─── INFORMATION ───

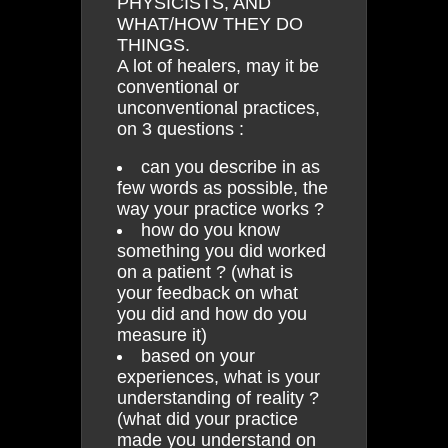
PHYSICISTS, AND
WHAT/HOW THEY DO
THINGS.
A lot of healers, may it be
conventional or
unconventional practices,
on 3 questions :
can you describe in as
few words as possible, the
way your practice works ?
how do you know
something you did worked
on a patient ? (what is
your feedback on what
you did and how do you
measure it)
based on your
experiences, what is your
understanding of reality ?
(what did your practice
made you understand on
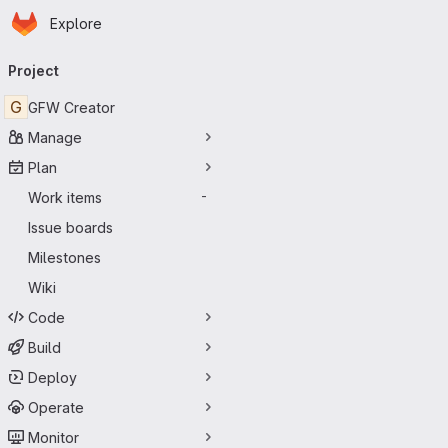
Homepage
Skip to main content
Explore
Primary navigation
Project
G
GFW Creator
Manage
Plan
Work items
-
Issue boards
Milestones
Wiki
Code
Build
Deploy
Operate
Monitor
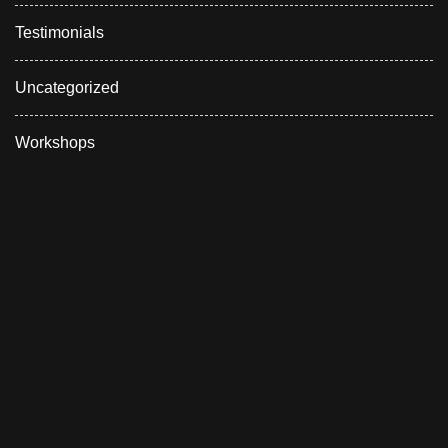
Testimonials
Uncategorized
Workshops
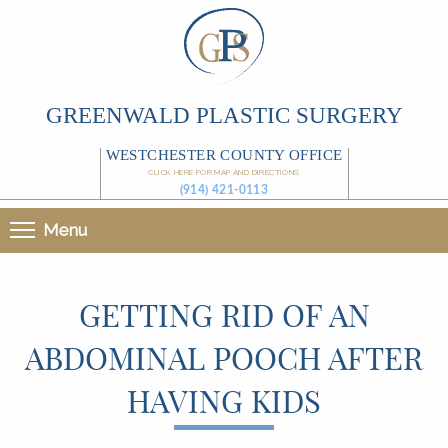
GREENWALD PLASTIC SURGERY
WESTCHESTER COUNTY OFFICE
CLICK HERE FOR MAP AND DIRECTIONS
(914) 421-0113
Menu
GETTING RID OF AN
ABDOMINAL POOCH AFTER
HAVING KIDS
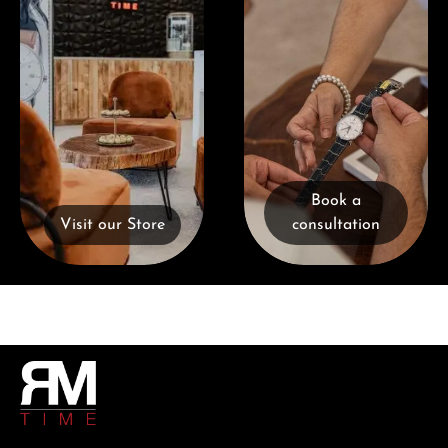
Book a
Visit our Store
consultation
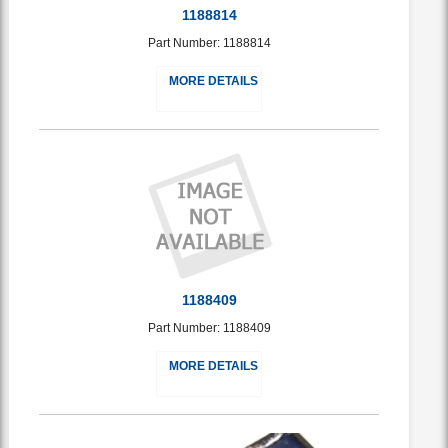
1188814
Part Number: 1188814
MORE DETAILS
1188409
Part Number: 1188409
MORE DETAILS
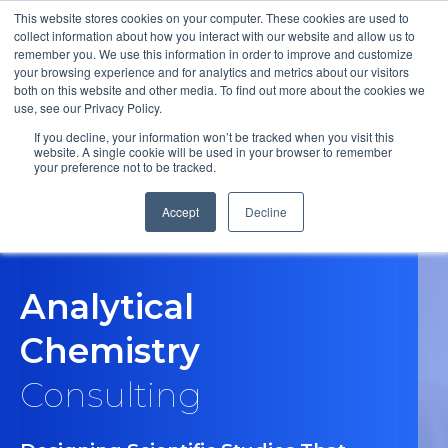
This website stores cookies on your computer. These cookies are used to
collect information about how you interact with our website and allow us to
remember you. We use this information in order to improve and customize
Open m
your browsing experience and for analytics and metrics about our visitors
both on this website and other media. To find out more about the cookies we
MENU
use, see our Privacy Policy.
If you decline, your information won’t be tracked when you visit this
website. A single cookie will be used in your browser to remember
your preference not to be tracked.
Accept
Decline
Analytical
Chemistry
Consulting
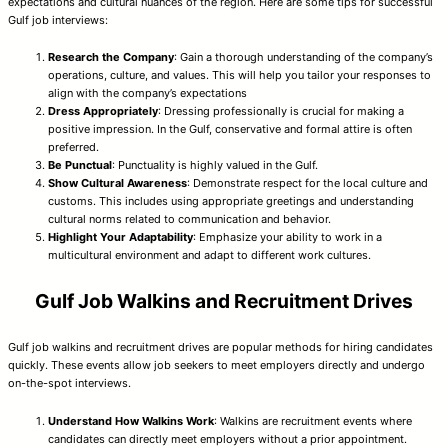
expectations and cultural nuances of the region. Here are some tips for successful
Gulf job interviews:
Research the Company
: Gain a thorough understanding of the company’s
operations, culture, and values. This will help you tailor your responses to
align with the company’s expectations
Dress Appropriately
: Dressing professionally is crucial for making a
positive impression. In the Gulf, conservative and formal attire is often
preferred.
Be Punctual
: Punctuality is highly valued in the Gulf.
Show Cultural Awareness
: Demonstrate respect for the local culture and
customs. This includes using appropriate greetings and understanding
cultural norms related to communication and behavior.
Highlight Your Adaptability
: Emphasize your ability to work in a
multicultural environment and adapt to different work cultures.
Gulf Job Walkins and Recruitment Drives
Gulf job walkins and recruitment drives are popular methods for hiring candidates
quickly. These events allow job seekers to meet employers directly and undergo
on-the-spot interviews.
Understand How Walkins Work
: Walkins are recruitment events where
candidates can directly meet employers without a prior appointment.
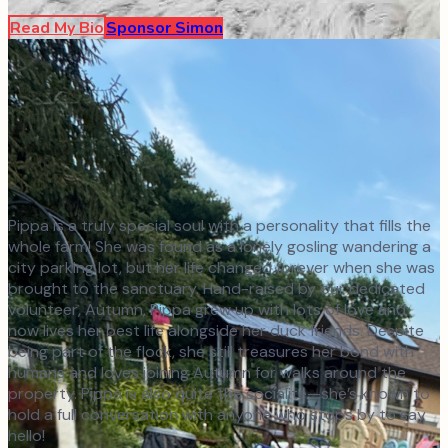
Read My Bio
Sponsor
Simon
Pippa is a truly special soul with a personality that fills the
whole farm! She was found as a lonely gosling wandering a
city parking lot, but her life changed forever when she was
brought to the sanctuary. Hand-raised by our dedicated
volunteer, Autumn, Pippa grew up with lots of love and
now lives her best life alongside her duck friends. Despite
being part of the flock, she still treasures her bond with
humans and loves joining Autumn for walks around the
property. Pippa is also quite the socialite—she’s known to
hold a full conversation with anyone who stops by to say
hello!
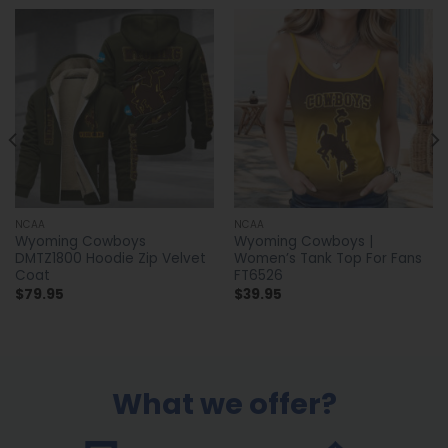
NCAA
NCAA
Wyoming Cowboys
Wyoming Cowboys |
DMTZ1800 Hoodie Zip Velvet
Women’s Tank Top For Fans
Coat
FT6526
$
79.95
$
39.95
What we offer?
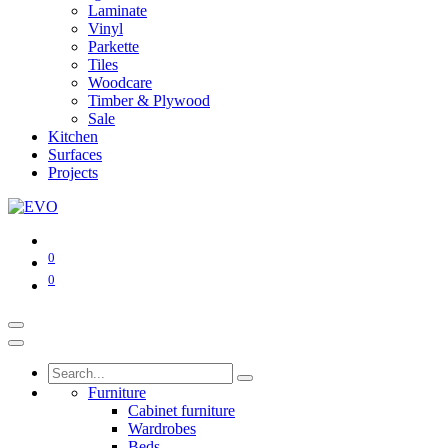
Laminate
Vinyl
Parkette
Tiles
Woodcare
Timber & Plywood
Sale
Kitchen
Surfaces
Projects
0
0
Furniture
Cabinet furniture
Wardrobes
Beds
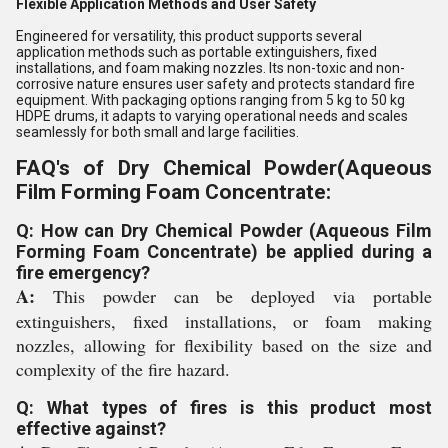
Flexible Application Methods and User Safety
Engineered for versatility, this product supports several
application methods such as portable extinguishers, fixed
installations, and foam making nozzles. Its non-toxic and non-
corrosive nature ensures user safety and protects standard fire
equipment. With packaging options ranging from 5 kg to 50 kg
HDPE drums, it adapts to varying operational needs and scales
seamlessly for both small and large facilities.
FAQ's of Dry Chemical Powder(Aqueous
Film Forming Foam Concentrate:
Q: How can Dry Chemical Powder (Aqueous Film
Forming Foam Concentrate) be applied during a
fire emergency?
A:
This powder can be deployed via portable
extinguishers, fixed installations, or foam making
nozzles, allowing for flexibility based on the size and
complexity of the fire hazard.
Q: What types of fires is this product most
effective against?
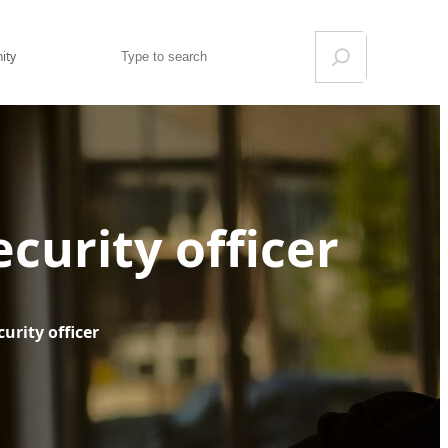
Search
ity
ecurity officer
urity officer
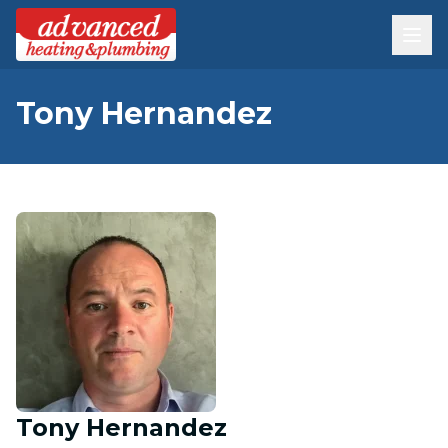
Tony Hernandez
Tony Hernandez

───

**EXERCISE**
Leave out the images and copy all remaining data word for word.

**PROBLEM SOLUTION**
PHYSICISTS, AND
WHAT/HOW THEY DO
THINGS.
A lot of healers, may it be
conventional or
unconventional practices,
on 3 questions :
can you describe in as
few words as possible, the
way your practice works ?
how do you know
something you did worked
on a patient ? (what is
your feedback on what
you did and how do you
measure it)
based on your
experiences, what is your
understanding of reality ?
(what did your practice
made you understand on
Homepage
Skip to main content
Explore
Primary navigation
Project
G
GFW Creator
Manage
Plan
Work items
-
Issue boards
Milestones
Wiki
Code
Build
Deploy
Operate
Monitor
Testimonials
Uncategorized
Workshops
GREENWALD PLASTIC SURGERY
WESTCHESTER COUNTY OFFICE
CLICK HERE FOR MAP AND DIRECTIONS
(914) 421-0113
Menu
GETTING RID OF AN
ABDOMINAL POOCH AFTER
HAVING KIDS
Book a
Visit our Store
consultation
1188814
Part Number: 1188814
MORE DETAILS
1188409
Part Number: 1188409
MORE DETAILS
This website stores cookies on your computer. These cookies are used to
collect information about how you interact with our website and allow us to
remember you. We use this information in order to improve and customize
Open m
your browsing experience and for analytics and metrics about our visitors
both on this website and other media. To find out more about the cookies we
MENU
use, see our Privacy Policy.
If you decline, your information won’t be tracked when you visit this
website. A single cookie will be used in your browser to remember
your preference not to be tracked.
Accept
Decline
Analytical
Chemistry
Consulting
expectations and cultural nuances of the region. Here are some tips for successful
Gulf job interviews:
Research the Company
: Gain a thorough understanding of the company’s
operations, culture, and values. This will help you tailor your responses to
align with the company’s expectations
Dress Appropriately
: Dressing professionally is crucial for making a
positive impression. In the Gulf, conservative and formal attire is often
preferred.
Be Punctual
: Punctuality is highly valued in the Gulf.
Show Cultural Awareness
: Demonstrate respect for the local culture and
customs. This includes using appropriate greetings and understanding
cultural norms related to communication and behavior.
Highlight Your Adaptability
: Emphasize your ability to work in a
multicultural environment and adapt to different work cultures.
Gulf Job Walkins and Recruitment Drives
Gulf job walkins and recruitment drives are popular methods for hiring candidates
quickly. These events allow job seekers to meet employers directly and undergo
on-the-spot interviews.
Understand How Walkins Work
: Walkins are recruitment events where
candidates can directly meet employers without a prior appointment.
Read My Bio
Sponsor
Simon
Pippa is a truly special soul with a personality that fills the
whole farm! She was found as a lonely gosling wandering a
city parking lot, but her life changed forever when she was
brought to the sanctuary. Hand-raised by our dedicated
volunteer, Autumn, Pippa grew up with lots of love and
now lives her best life alongside her duck friends. Despite
being part of the flock, she still treasures her bond with
humans and loves joining Autumn for walks around the
property. Pippa is also quite the socialite—she’s known to
hold a full conversation with anyone who stops by to say
hello!
NCAA
NCAA
Wyoming Cowboys
Wyoming Cowboys |
DMTZ1800 Hoodie Zip Velvet
Women’s Tank Top For Fans
Coat
FT6526
$
79.95
$
39.95
What we offer?
Laminate
Vinyl
Parkette
Tiles
Woodcare
Timber & Plywood
Sale
Kitchen
Surfaces
Projects
0
0
Furniture
Cabinet furniture
Wardrobes
Beds
Flexible Application Methods and User Safety
Engineered for versatility, this product supports several
application methods such as portable extinguishers, fixed
installations, and foam making nozzles. Its non-toxic and non-
corrosive nature ensures user safety and protects standard fire
equipment. With packaging options ranging from 5 kg to 50 kg
HDPE drums, it adapts to varying operational needs and scales
seamlessly for both small and large facilities.
FAQ's of Dry Chemical Powder(Aqueous
Film Forming Foam Concentrate:
Q: How can Dry Chemical Powder (Aqueous Film
Forming Foam Concentrate) be applied during a
fire emergency?
A:
This powder can be deployed via portable
extinguishers, fixed installations, or foam making
nozzles, allowing for flexibility based on the size and
complexity of the fire hazard.
Q: What types of fires is this product most
effective against?
Search
ity
ecurity officer
urity officer
Tony Hernandez
Tony Hernandez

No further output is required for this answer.